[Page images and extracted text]
<<<<

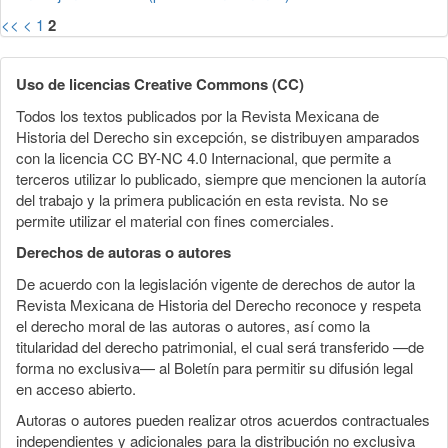
<<
<
1
2
Uso de licencias Creative Commons (CC)
Todos los textos publicados por la Revista Mexicana de
Historia del Derecho sin excepción, se distribuyen amparados
con la licencia CC BY-NC 4.0 Internacional, que permite a
terceros utilizar lo publicado, siempre que mencionen la autoría
del trabajo y la primera publicación en esta revista. No se
permite utilizar el material con fines comerciales.
Derechos de autoras o autores
De acuerdo con la legislación vigente de derechos de autor la
Revista Mexicana de Historia del Derecho reconoce y respeta
el derecho moral de las autoras o autores, así como la
titularidad del derecho patrimonial, el cual será transferido —de
forma no exclusiva— al Boletín para permitir su difusión legal
en acceso abierto.
Autoras o autores pueden realizar otros acuerdos contractuales
independientes y adicionales para la distribución no exclusiva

>>>>

> [REQUIRED ACTION]:
Without including any images, output the data exactly as given.

> [RESPONSE TO THE TASK]:
<<
<
1
2
Uso de licencias Creative Commons (CC)
Todos los textos publicados por la Revista Mexicana de
Historia del Derecho sin excepción, se distribuyen amparados
con la licencia CC BY-NC 4.0 Internacional, que permite a
terceros utilizar lo publicado, siempre que mencionen la autoría
del trabajo y la primera publicación en esta revista. No se
permite utilizar el material con fines comerciales.
Derechos de autoras o autores
De acuerdo con la legislación vigente de derechos de autor la
Revista Mexicana de Historia del Derecho reconoce y respeta
el derecho moral de las autoras o autores, así como la
titularidad del derecho patrimonial, el cual será transferido —de
forma no exclusiva— al Boletín para permitir su difusión legal
en acceso abierto.
Autoras o autores pueden realizar otros acuerdos contractuales
independientes y adicionales para la distribución no exclusiva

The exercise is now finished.